Murphy, 56, a urologist who also served in the North Carolina General Assembly from Oct. 19, 2015 until he took office in Congress on Sept. 17, stated that he stands with the Jewish and pro-Israel community in what was his first interview about issues related to those constituencies.

“I fully support it; it’s the greatest democracy that we have in the Middle East,” he told JNS on Nov. 15 in his office on Capitol Hill. “It’s a critical relationship that we support the democracy, and we support the people.”

Murphy and his wife, Wendy, have three children. He has been to Israel once—six years ago on a religious pilgrimage with his church, where he said he toured many Christian sites. He added that he is “looking forward to going there again,” this time in a congressional role to talk to leaders.

The new congressman said that he agreed with U.S. President Donald Trump’s pro-Israel policies, including recognizing Jerusalem and moving the U.S. embassy there; withdrawing the United States from the 2015 Iran nuclear deal; closing the PLO mission in Washington, D.C.; recognizing the Golan Heights; designating Iran’s Islamic Revolutionary Guard Corps as a terrorist group; defunding U.S. assistance to the Palestinian Authority and UNRWA; and having the United States leave the U.N. Human Rights Council and UNESCO.

Rep. Greg Murphy (R-N.C.). Source: Congressman Greg Murphy via Facebook.

“In my short tenure as a member of Congress but also as a previously elected representative,” he said, “I’ve shown and demonstrated my appreciation of and support of Israel. There’s nothing in my mind that I see that changing.”

On Turkey and sanctions

Regarding Turkey and recent diplomatic tensions, the congressman remarked that the country is a member of NATO; therefore, “we have to be receptive, as Turkey does weigh in” on Mideast issues.

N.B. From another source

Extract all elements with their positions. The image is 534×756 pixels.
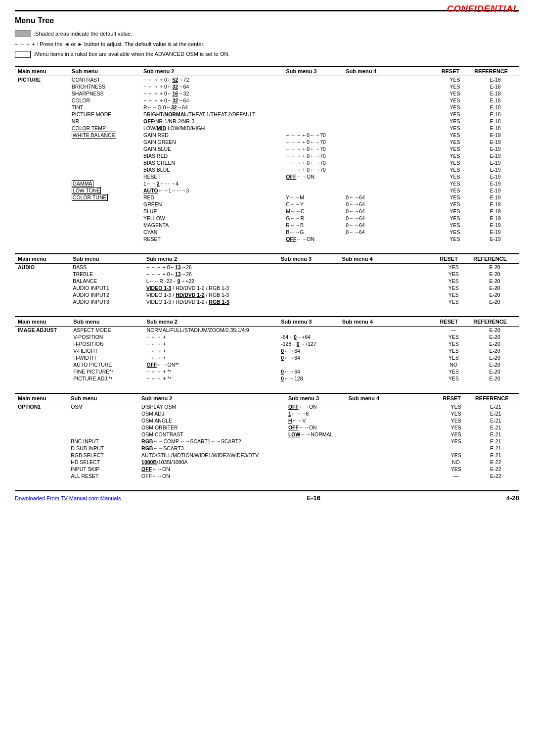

“Those channels need to remain open,” he said.

Murphy voted against the U.S. House of Representatives resolution in October, condemning the withdrawal of U.S. forces from Syria, which occurred following a phone call between Trump and Turkish President Recep Tayyip Erdoğan in what many have criticized as a betrayal of Kurdish allies by giving the go-ahead for Turkey to invade the northeastern part of the country.

Trump has since backtracked and said that a small U.S. military presence will remain in Syria to protect the region’s oil, a move Murphy said he supported, adding that the United States needs to combat Iranian forces in Syria, including Hezbollah, in which Congress should pass a new Authorization for the Use of Military Force, or AUMF. The last one was passed in 2001.

Trump and Erdoğan met at the White House on Nov. 13, at which time the president said that Turkey has “tremendous potential.”

However, Murphy did vote on Oct. 29 for a bill to enact sanctions on Turkey and a resolution recognizing the 1915 Armenian Genocide.

“As I understand, President Trump was told by the Turkish president that Turkey would be rolling into northern Syria, so President Trump had to make a choice of either starting a conflict with a NATO ally or moving 28 troops out of harm’s way,” said Murphy. “He made the right choice.”

“That said, Turkey, in doing this, was wrong to do it,” he continued. “That’s why I voted with the president the first time and for sanctions the second time.”

On nuclear arms and Iran

Shortly before the United States quietly released $105 million in military assistance to the Lebanese Armed Forces last week, despite concerns from Israel that the LAF has worked with the U.S.-designated terrorist group and Iranian proxy Hezbollah, Murphy remarked that anyone who works with those terrorist organizations do not need to be funded by the United States. If we’re going to be logical in our foreign policy, we don’t need to do anything to support the terrorist organizations that are attacking Israel.”

On Iran, while Murphy said he supports the U.S. “maximum pressure” campaign against the regime, he criticized the Trump administration for repeatedly extending waivers to allow civilian nuclear research at Iran’s Arak, Bushehr and Fordow facilities.

“We’ve given the Iranians too much of a course towards developing a nuclear weapon,” he said. “Everything that we do should prevent nuclear arms from Iran.”

Three days after the interview, U.S. Secretary of State Mike Pompeo announced the United States has cancelled the sanctions waiver for Fordow, effective Dec. 15, in response to Iran announcing and the International Atomic Energy Agency confirming that the regime resumed uranium enrichment at the site.

Additionally, Murphy criticized Trump for not militarily retaliating against Iran for shooting down a U.S. drone in June and striking Saudi Aramco facilities in September.

“I wish we would’ve been stronger about that,” he said. “That sometimes taking out certain facilities are needed. I wish we would’ve done that.”